Understood, thank you for the quick response

-----Original Message-----
From: Micah Kornfield <em...@gmail.com> 
Sent: Wednesday, June 16, 2021 4:13 PM
To: dev <de...@arrow.apache.org>
Cc: Shamis, Michael <Mi...@CubistSystematic.com>
Subject: Re: [C++] Parquet streaming

Correct, you cannot recover a partially written parquet file.

This is only really feasible with the Arrow Streaming format and even there
you might run into issues if the data is not synced at the appropriate
place.  The arrow file format requires a footer be written so it has the
same issue.

-Micah

On Wed, Jun 16, 2021 at 1:04 PM Ambalu, Robert <Ro...@point72.com>
wrote:

> Apache community, I just want to confirm my understanding of parquet files.
> I have a streaming set of data that may be produced in realtime.  Ideally
> I would stream it into a parquet file ( and if the process crashes, still
> be able to read some part of what was streamed ).
> I can do this with arrow output ( last written batch would be readable ),
> but as far as I can tell its not possible with parquet writers.
> Is my understanding correct?
>
> Thanks
> - Rob
>
>
>
>
>
> DISCLAIMER: This e-mail message and any attachments are intended solely
> for the use of the individual or entity to which it is addressed and may
> contain information that is confidential or legally privileged. If you are
> not the intended recipient, you are hereby notified that any dissemination,
> distribution, copying or other use of this message or its attachments is
> strictly prohibited. If you have received this message in error, please
> notify the sender immediately and permanently delete this message and any
> attachments.
>
>
>
>





DISCLAIMER: This e-mail message and any attachments are intended solely for the use of the individual or entity to which it is addressed and may contain information that is confidential or legally privileged. If you are not the intended recipient, you are hereby notified that any dissemination, distribution, copying or other use of this message or its attachments is strictly prohibited. If you have received this message in error, please notify the sender immediately and permanently delete this message and any attachments.

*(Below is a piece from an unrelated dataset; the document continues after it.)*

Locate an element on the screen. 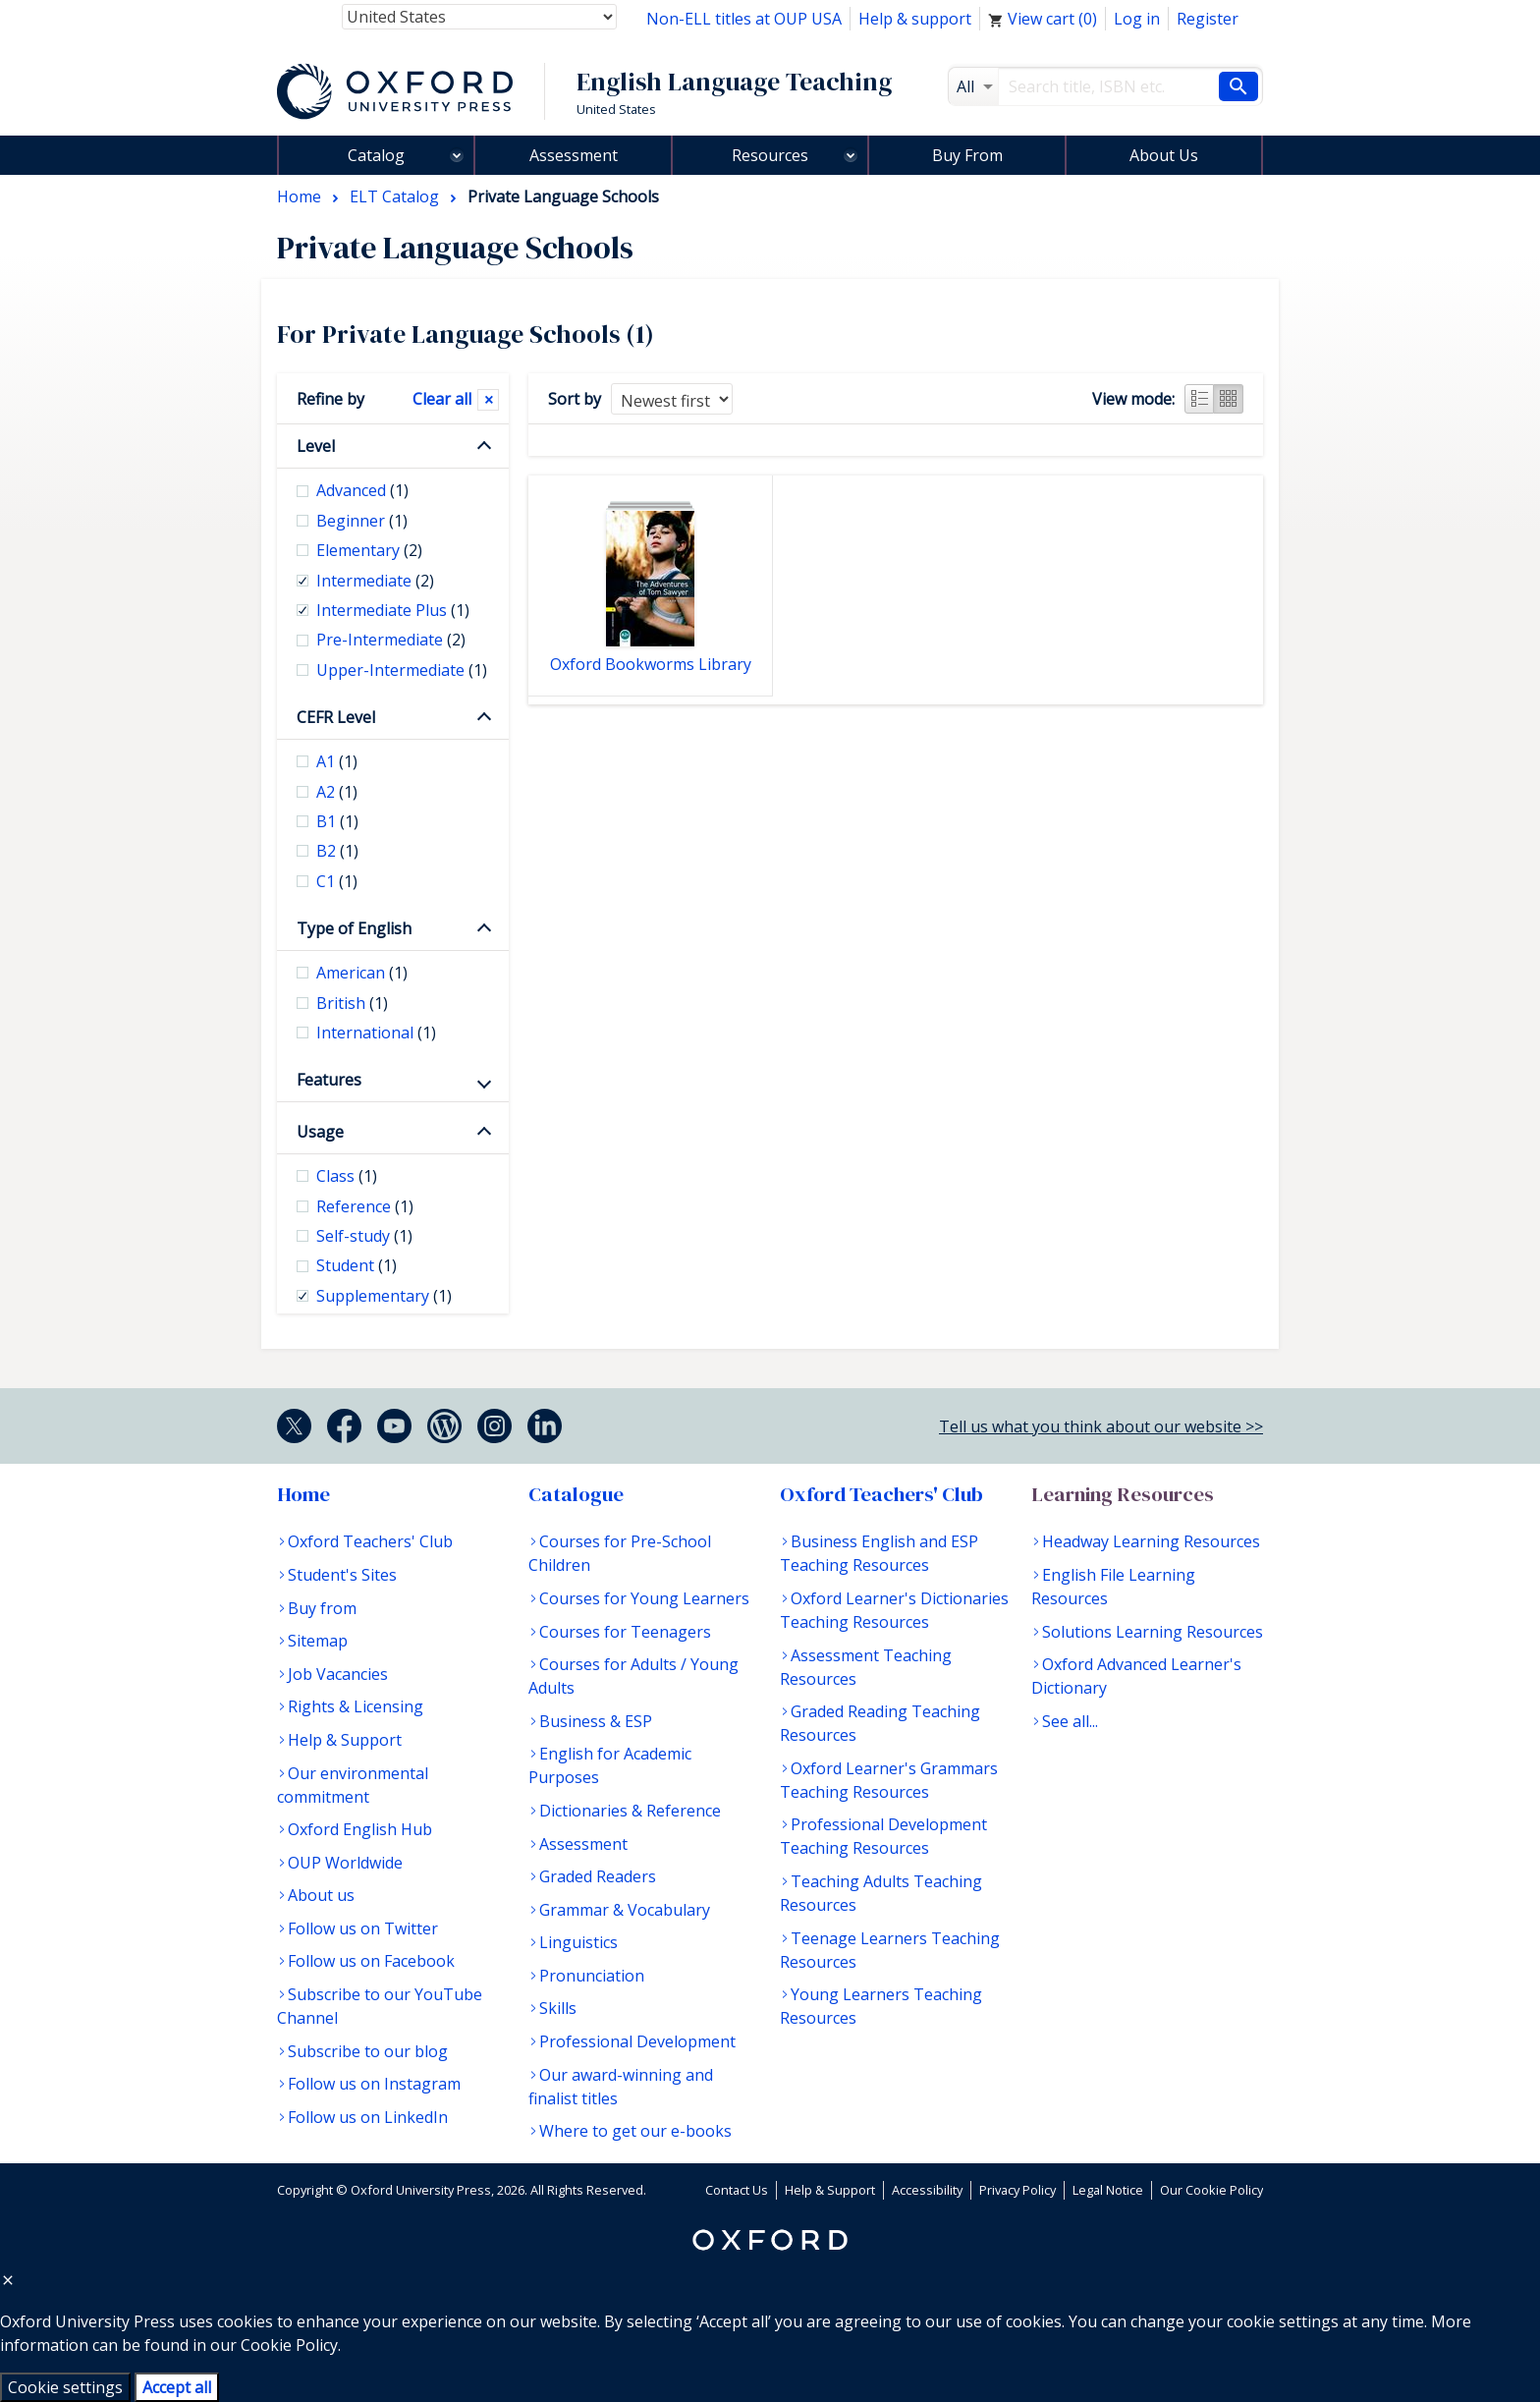  See all... is located at coordinates (1070, 1721).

Re: [C++] Parquet streaming

Posted by Micah Kornfield <em...@gmail.com>.
Correct, you cannot recover a partially written parquet file.

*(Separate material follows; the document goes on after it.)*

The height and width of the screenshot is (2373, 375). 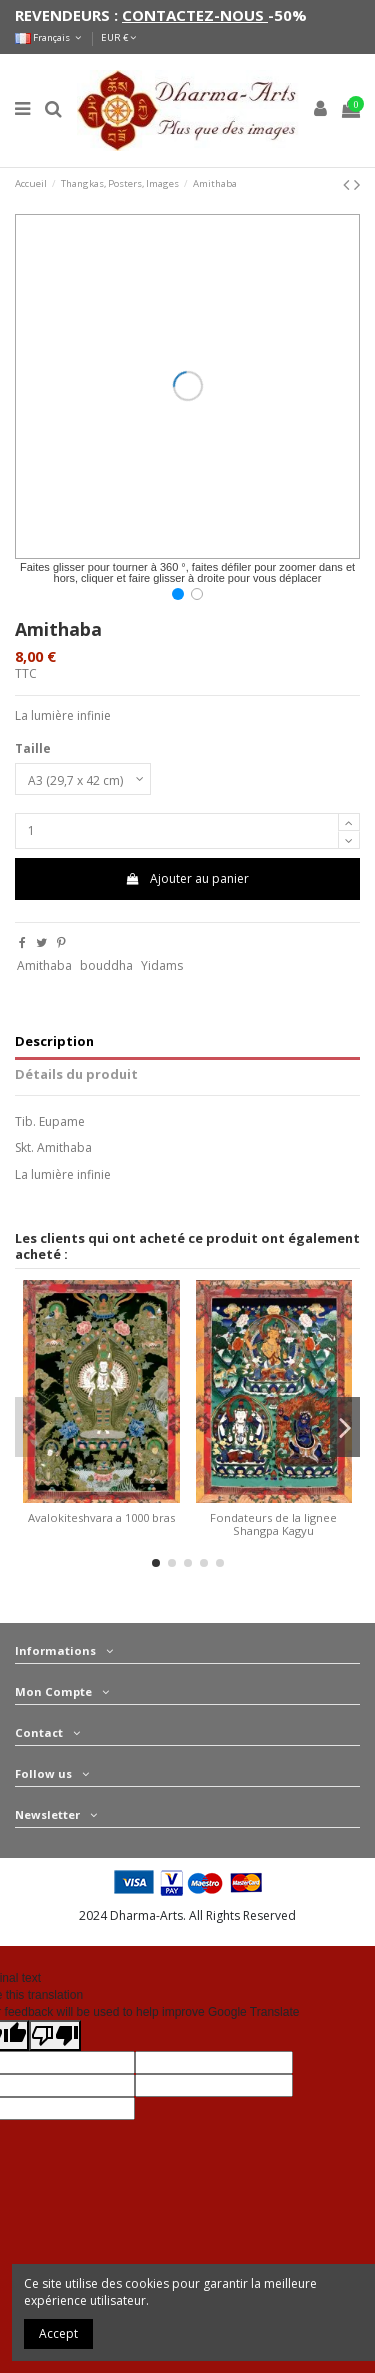 What do you see at coordinates (83, 779) in the screenshot?
I see `[Taille]` at bounding box center [83, 779].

This is only really feasible with the Arrow Streaming format and even there
you might run into issues if the data is not synced at the appropriate
place.  The arrow file format requires a footer be written so it has the
same issue.

-Micah

On Wed, Jun 16, 2021 at 1:04 PM Ambalu, Robert <Ro...@point72.com>
wrote:

> Apache community, I just want to confirm my understanding of parquet files.
> I have a streaming set of data that may be produced in realtime.  Ideally
> I would stream it into a parquet file ( and if the process crashes, still
> be able to read some part of what was streamed ).
> I can do this with arrow output ( last written batch would be readable ),
> but as far as I can tell its not possible with parquet writers.
> Is my understanding correct?
>
> Thanks
> - Rob
>
>
>
>
>
> DISCLAIMER: This e-mail message and any attachments are intended solely
> for the use of the individual or entity to which it is addressed and may
> contain information that is confidential or legally privileged. If you are
> not the intended recipient, you are hereby notified that any dissemination,
> distribution, copying or other use of this message or its attachments is
> strictly prohibited. If you have received this message in error, please
> notify the sender immediately and permanently delete this message and any
> attachments.
>
>
>
>